Adiós papá Elsajaná
El padre se abrió paso entre los saludos que,
aquella vez, abundaban. Con el andar lento de los años, y el paso pesado de la
vida. Permiso… permiso… abriéndose camino hacia el abrazo final. Lo demás,
cuatro años tibios que mediaron entre esos cuerpos abrazados, sostenido a la
vista de todos, por primera vez abrazo. Como nunca antes abrazo. Como nunca
después.
Tenía ese
olor a pulóver varios días meditando el mismo dolor. Lana amuchada en una
siesta interrumpida por la tristeza y la necesidad de salir corriendo a decir
adiós. La calva transpirada de buscar respuestas al sol, dentro de ese autito
tantas veces arreglado que ¿llegaría a Ezeiza a tiempo?
El abrazo
parecía decir en qué fallé, por qué me abandonás a esta edad, qué pasó. Ella,
con la frescura de quien va detrás de un sentimiento profundo al que el corazón
ata sin pedir permisos, en pos de un ideal totalmente ajeno a la educación
recibida. En pos de un destino elegido que, con el tiempo, no se mereció.

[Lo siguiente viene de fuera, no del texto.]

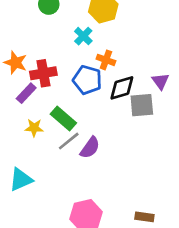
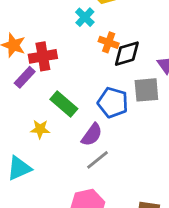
blue pentagon: (87, 80) -> (113, 103), moved
black diamond: (122, 88) -> (127, 54), moved
yellow star: (34, 128) -> (40, 129), moved
gray line: (69, 141) -> (97, 160), moved

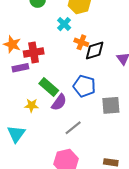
purple rectangle: (25, 77) -> (20, 68), turned 35
gray square: (146, 90) -> (111, 105), moved
purple semicircle: (92, 135) -> (59, 102), moved
cyan triangle: (19, 168) -> (16, 134), turned -30

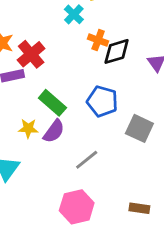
red cross: (34, 52) -> (31, 54), turned -30
purple semicircle: (59, 102) -> (54, 131), moved
gray square: (111, 105) -> (139, 128), turned 30

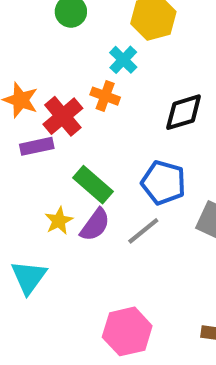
orange cross: (98, 40) -> (105, 96), moved
yellow star: (28, 128) -> (59, 221), turned -30
gray line: (87, 160) -> (143, 231), moved

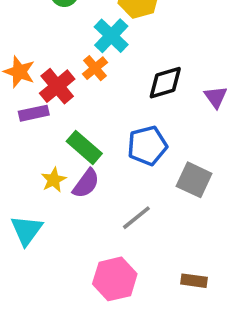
cyan cross: (123, 60) -> (111, 36), size x1.4
orange cross: (105, 96) -> (95, 68), turned 30
blue pentagon: (163, 183) -> (147, 146), turned -30
gray line: (143, 231) -> (136, 218), moved

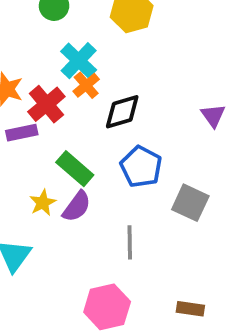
cyan cross: (111, 36) -> (79, 61), moved
black diamond: (165, 83) -> (122, 112), moved
blue pentagon: (147, 146) -> (141, 167), turned -30
gray line: (136, 218) -> (130, 242), turned -52

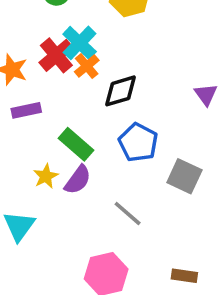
red cross: (46, 104) -> (56, 55), moved
gray line: (130, 242) -> (128, 214), turned -48

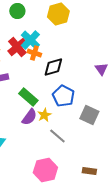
orange cross: (87, 66) -> (34, 53), turned -32
yellow star: (46, 176) -> (44, 115), moved

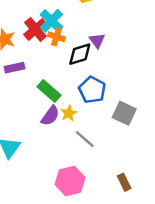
purple triangle: (101, 69) -> (97, 41), moved
brown rectangle: (89, 171) -> (124, 182), turned 56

Ambos, rumbo a su propio destino.
Se acercó
a abrazarla. Dijo que comprendía la decisión y que contaba con su apoyo y voto
de confianza. Ella se preguntaba por qué, por qué la comprendía, por qué
autorizaba, por qué no le gritaba
quedate-no-te-vayas-me-voy-a-morir-sin-vos.
El padre en el hall veía cómo regresar del aeropuerto. La hija en cabina, con todos sus silencios y
el llanto que no afloró hasta que el avión estuvo en el aire.
El llanto
se sostuvo mutuamente seco en el abrazo desesperado, intentando ignorar la voz
del alto parlante que anunciaba la partida de un vuelo que ya no se podía
detener. No volvieron a verse. Una vez, el llamó y dijo: “Estoy viejo hijita, y
vos ¿cómo estás?” La voz del padre se cortó y apareció la del hermano. Ella se
quedó desconcertada, con esa puñalada letal del destino en el corazón ya sin
demasiados comandos.
Un mes
más tarde, un familiar al teléfono, comunicaba que mejor así, que el destino manda,
que hasta el último suspiro no dejó de esperar el momento del encuentro.